● **Problem to solve**
Quote the material below exactly as written, from the first line to the line that holds "अक्सर अभावों में पलती है- अधिवक्ता", endpoints included.

►

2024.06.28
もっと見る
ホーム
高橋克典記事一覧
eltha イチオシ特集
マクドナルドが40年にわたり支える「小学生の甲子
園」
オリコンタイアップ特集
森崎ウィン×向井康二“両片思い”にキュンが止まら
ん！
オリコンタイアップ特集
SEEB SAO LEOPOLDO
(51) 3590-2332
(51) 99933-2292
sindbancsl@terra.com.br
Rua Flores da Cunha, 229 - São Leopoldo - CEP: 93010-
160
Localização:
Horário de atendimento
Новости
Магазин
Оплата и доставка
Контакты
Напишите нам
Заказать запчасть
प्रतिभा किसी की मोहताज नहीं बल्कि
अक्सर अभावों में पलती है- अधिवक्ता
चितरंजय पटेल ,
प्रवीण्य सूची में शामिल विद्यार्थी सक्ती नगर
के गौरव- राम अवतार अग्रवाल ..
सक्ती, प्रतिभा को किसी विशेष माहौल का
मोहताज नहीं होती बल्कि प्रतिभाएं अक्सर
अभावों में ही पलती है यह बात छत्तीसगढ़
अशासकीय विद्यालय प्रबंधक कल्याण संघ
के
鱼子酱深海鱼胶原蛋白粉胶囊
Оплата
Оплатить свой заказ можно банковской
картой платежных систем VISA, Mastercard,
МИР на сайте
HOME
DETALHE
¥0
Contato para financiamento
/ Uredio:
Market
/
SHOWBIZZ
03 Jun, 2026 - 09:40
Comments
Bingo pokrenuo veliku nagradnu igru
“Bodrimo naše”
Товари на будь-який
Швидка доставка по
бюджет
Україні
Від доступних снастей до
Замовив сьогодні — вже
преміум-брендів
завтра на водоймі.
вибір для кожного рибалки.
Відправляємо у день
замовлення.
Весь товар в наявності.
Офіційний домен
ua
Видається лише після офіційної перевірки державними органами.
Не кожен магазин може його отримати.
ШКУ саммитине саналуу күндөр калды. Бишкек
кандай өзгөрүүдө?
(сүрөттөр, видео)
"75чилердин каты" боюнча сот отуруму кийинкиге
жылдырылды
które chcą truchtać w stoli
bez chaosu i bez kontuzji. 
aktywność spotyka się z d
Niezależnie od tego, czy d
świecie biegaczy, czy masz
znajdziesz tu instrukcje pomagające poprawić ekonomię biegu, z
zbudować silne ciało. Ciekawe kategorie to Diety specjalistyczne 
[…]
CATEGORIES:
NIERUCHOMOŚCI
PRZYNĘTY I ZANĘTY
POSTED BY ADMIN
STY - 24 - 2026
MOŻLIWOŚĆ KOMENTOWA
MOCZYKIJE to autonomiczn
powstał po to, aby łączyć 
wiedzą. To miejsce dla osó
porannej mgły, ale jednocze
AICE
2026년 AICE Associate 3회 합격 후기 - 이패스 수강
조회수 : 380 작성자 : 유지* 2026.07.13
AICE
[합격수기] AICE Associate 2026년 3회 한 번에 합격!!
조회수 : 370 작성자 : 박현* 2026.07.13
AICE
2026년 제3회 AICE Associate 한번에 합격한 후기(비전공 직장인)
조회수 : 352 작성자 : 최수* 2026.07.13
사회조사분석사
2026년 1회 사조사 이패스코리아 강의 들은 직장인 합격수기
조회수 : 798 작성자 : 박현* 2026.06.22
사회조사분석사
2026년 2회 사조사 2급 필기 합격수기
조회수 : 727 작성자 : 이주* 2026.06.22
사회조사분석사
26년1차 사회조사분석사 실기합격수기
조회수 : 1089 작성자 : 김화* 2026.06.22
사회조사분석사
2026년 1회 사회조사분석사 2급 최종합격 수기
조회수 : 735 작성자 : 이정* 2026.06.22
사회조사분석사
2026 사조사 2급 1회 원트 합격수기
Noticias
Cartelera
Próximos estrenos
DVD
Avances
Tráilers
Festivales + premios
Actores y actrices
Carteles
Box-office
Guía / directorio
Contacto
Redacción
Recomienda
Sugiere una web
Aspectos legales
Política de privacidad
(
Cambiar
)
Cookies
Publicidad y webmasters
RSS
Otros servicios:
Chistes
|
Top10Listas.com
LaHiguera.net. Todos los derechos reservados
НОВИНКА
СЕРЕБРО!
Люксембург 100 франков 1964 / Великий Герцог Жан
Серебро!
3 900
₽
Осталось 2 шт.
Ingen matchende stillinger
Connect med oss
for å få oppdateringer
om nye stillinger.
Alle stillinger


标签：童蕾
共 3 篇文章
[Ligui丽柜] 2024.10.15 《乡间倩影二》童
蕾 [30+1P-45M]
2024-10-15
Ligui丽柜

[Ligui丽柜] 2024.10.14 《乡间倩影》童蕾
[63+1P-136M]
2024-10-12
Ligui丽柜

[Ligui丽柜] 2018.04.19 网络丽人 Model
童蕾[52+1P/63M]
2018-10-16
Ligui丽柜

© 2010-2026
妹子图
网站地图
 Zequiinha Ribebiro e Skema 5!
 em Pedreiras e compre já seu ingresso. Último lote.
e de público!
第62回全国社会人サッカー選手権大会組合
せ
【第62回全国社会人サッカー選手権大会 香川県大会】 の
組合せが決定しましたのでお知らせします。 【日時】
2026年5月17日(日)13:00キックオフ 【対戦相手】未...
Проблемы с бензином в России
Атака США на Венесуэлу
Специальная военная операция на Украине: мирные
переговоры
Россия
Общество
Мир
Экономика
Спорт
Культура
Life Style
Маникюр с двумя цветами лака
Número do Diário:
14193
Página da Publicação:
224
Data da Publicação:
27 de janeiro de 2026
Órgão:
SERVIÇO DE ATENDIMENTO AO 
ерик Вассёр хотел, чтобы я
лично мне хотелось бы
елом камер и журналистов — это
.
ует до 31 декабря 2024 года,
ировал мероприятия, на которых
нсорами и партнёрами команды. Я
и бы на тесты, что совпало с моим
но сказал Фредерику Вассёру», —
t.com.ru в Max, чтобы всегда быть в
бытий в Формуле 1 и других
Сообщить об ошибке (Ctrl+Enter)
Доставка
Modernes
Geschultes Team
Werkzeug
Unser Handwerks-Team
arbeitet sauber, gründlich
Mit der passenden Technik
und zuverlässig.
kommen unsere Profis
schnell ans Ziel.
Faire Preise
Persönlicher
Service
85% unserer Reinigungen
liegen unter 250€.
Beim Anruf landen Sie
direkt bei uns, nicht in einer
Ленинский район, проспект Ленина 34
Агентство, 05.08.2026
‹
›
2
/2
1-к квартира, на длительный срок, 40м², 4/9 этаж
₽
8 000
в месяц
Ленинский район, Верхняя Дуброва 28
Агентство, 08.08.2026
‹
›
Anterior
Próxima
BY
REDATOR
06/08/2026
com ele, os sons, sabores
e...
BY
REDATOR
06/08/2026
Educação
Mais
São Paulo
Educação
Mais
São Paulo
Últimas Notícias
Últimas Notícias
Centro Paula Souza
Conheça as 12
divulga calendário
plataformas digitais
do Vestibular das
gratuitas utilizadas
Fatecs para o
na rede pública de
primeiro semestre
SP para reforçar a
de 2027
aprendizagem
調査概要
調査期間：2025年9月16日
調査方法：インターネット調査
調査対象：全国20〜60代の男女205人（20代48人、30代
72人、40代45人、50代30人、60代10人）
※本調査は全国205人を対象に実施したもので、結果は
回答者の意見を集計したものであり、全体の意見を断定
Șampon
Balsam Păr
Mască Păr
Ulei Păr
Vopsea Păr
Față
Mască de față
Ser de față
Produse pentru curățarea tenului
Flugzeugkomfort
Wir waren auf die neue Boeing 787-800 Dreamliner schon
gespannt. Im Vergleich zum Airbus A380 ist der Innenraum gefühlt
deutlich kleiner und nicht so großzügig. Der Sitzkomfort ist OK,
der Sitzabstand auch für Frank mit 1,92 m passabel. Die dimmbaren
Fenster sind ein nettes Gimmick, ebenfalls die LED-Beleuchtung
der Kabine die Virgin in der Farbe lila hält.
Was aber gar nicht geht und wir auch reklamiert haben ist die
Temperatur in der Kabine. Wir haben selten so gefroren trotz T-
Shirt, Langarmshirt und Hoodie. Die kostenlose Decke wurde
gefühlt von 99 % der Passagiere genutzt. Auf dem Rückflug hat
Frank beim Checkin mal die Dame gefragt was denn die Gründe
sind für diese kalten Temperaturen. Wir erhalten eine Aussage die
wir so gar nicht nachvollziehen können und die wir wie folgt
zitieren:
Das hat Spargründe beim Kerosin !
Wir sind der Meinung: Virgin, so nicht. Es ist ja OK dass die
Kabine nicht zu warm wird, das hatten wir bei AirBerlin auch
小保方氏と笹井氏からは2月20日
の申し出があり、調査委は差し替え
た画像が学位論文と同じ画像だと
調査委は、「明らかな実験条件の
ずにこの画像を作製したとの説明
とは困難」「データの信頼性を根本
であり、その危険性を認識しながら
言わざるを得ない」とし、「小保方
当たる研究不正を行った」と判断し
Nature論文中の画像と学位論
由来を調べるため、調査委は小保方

◄

● **Response to this task**
2024.06.28
もっと見る
ホーム
高橋克典記事一覧
eltha イチオシ特集
マクドナルドが40年にわたり支える「小学生の甲子
園」
オリコンタイアップ特集
森崎ウィン×向井康二“両片思い”にキュンが止まら
ん！
オリコンタイアップ特集
SEEB SAO LEOPOLDO
(51) 3590-2332
(51) 99933-2292
sindbancsl@terra.com.br
Rua Flores da Cunha, 229 - São Leopoldo - CEP: 93010-
160
Localização:
Horário de atendimento
Новости
Магазин
Оплата и доставка
Контакты
Напишите нам
Заказать запчасть
प्रतिभा किसी की मोहताज नहीं बल्कि
अक्सर अभावों में पलती है- अधिवक्ता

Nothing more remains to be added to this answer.